É uma aceitação que nasce da consciência de que, por trás de todos os eventos, há uma força superior trabalhando para o nosso bem. Uma história que conto no livro ilustra isso: "Havia um rei que só andava acompanhado de seu conselheiro, um sábio que, a todo sucesso ou fracasso do soberano, repetia: ;Tudo o que Deus faz é bom;. Certo dia, porém, numa caçada, o rei disparou sua arma e o tiro saiu pela culatra, decepando-lhe o dedão da mão direita. Revoltado, o monarca ficou ainda mais furioso ao ouvir o ancião lhe dizer: ;Tudo o que Deus faz é bom; ; e, na hora, mandou prendê-lo numa masmorra. Passado um tempo, o rei voltou a caçar, mas, numa das viagens, sua comitiva caiu nas mãos de uma tribo de canibais. Quando o soberano ia ser devorado, os canibais viram que lhe faltava um dedo e o soltaram, pois não comiam pessoas mutiladas. E foi aí, enfim, que o rei compreendeu as palavras do conselheiro. Agradecido, ele mandou libertar o velho mestre, mas algo ainda o intrigava: ;Se tudo o que Deus faz é bom, como Ele deixou que você fosse preso injustamente?;. Ao que o ancião respondeu: ;Majestade, se eu não estivesse na masmorra, também teria sido pego pelos canibais.
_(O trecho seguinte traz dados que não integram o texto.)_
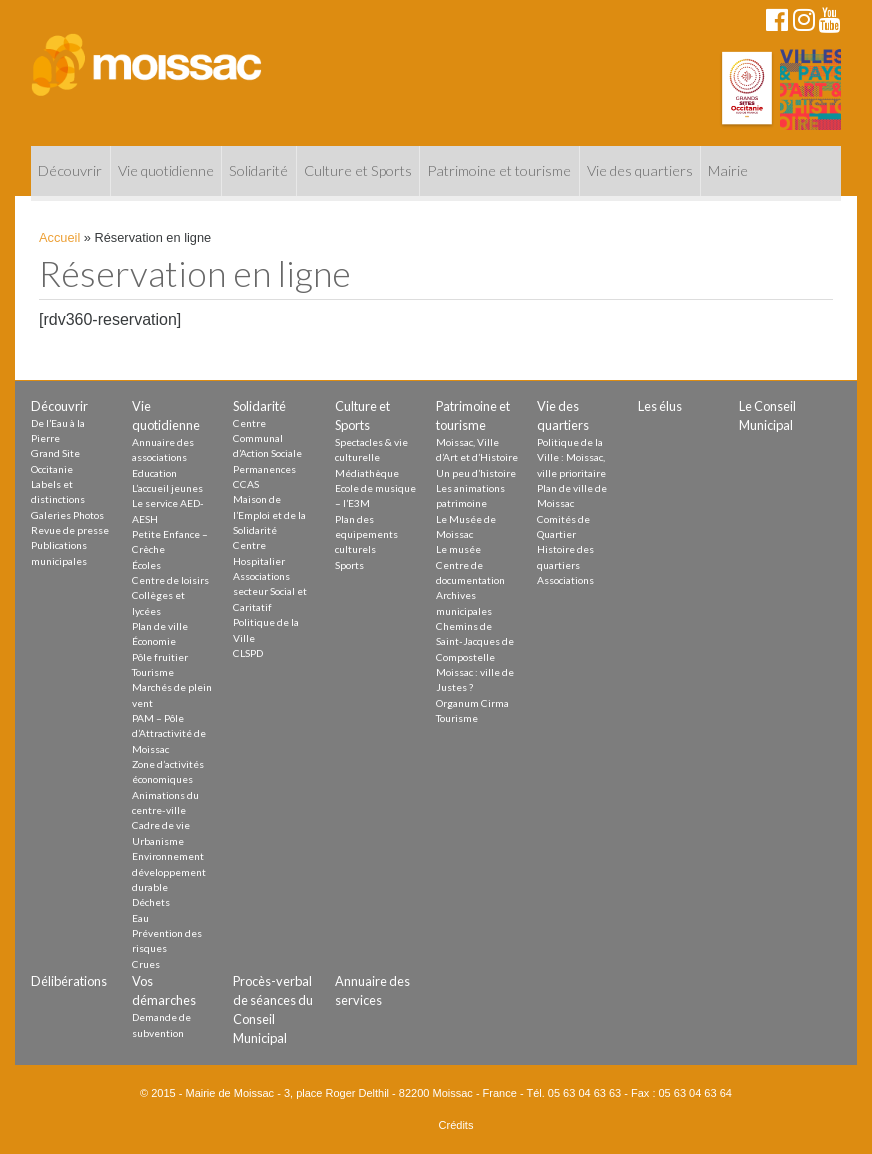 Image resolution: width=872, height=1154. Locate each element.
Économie (154, 641)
Só que, como não sou mutilado, seria devorado por eles;.

São 11 entrevistados no terceiro volume. Consegue citar três que mais o tocaram?
Sinceramente, eu não teria como destacar este ou aquele entrevistado, pois a troca com cada um deles foi muito gratificante, transformadora, trazendo diversas lições e aprendizados marcantes. Muitas vezes, o próprio ambiente onde se deu a entrevista trouxe insights e histórias surpreendentes. Por exemplo, durante minha conversa com Rubem Alves, num determinado momento, ele apontou para um quadro na parede ; uma colagem com três folhinhas de árvore ; e disse: "Você vê aquele quadro ali? Pois então, são apenas três folhinhas, sem nenhum valor estético. Mas, se eu te contar a história por trás dessas folhinhas, tudo ganha um novo sentido, a imaginação floresce". Daí, então, ele me contou uma história maravilhosa, de como aquelas folhinhas, na verdade, foram colhidas de um caquizeiro que conseguiu brotar em meio à devastação causada pela bomba atômica em Hiroshima. E o caso é que os japoneses ficaram tão maravilhados com aquele caquizeiro que brotou das cinzas, que ele passou a ser o símbolo de que a vida venceria a morte. E, ali, na parede do Rubem Alves, estavam as folhinhas "netas" desse caquizeiro. Na hora que me contou o caso, seus olhos se encheram de água, e os meus também.

Vivemos em uma época em que há maior busca por espiritualidade e autoconhecimento?
Com certeza. Nós vivemos em um mundo que, basicamente, nos vende uma ideia falsa de que só depois de ter isto ou aquilo é que vou ser feliz, só depois de ganhar tal ou tal coisa é que vou me realizar. Acontece que essa suposta felicidade futura nunca chega, e o resultado, naturalmente, é o acúmulo de frustração e estresse. Agora, o lado bom disso tudo é que, a cada dia, mais e mais pessoas têm acordado dessa ilusão, dessa espécie de sonambulismo consumista, e começam a se perguntar: "O que eu estou fazendo da minha vida? Estou realmente realizando todo o meu potencial amoroso, todo o meu potencial profissional, criativo?". E é justamente o contato com a espiritualidade e o autoconhecimento que traz as respostas para essas perguntas e, com elas, uma vida de mais significado e plenitude.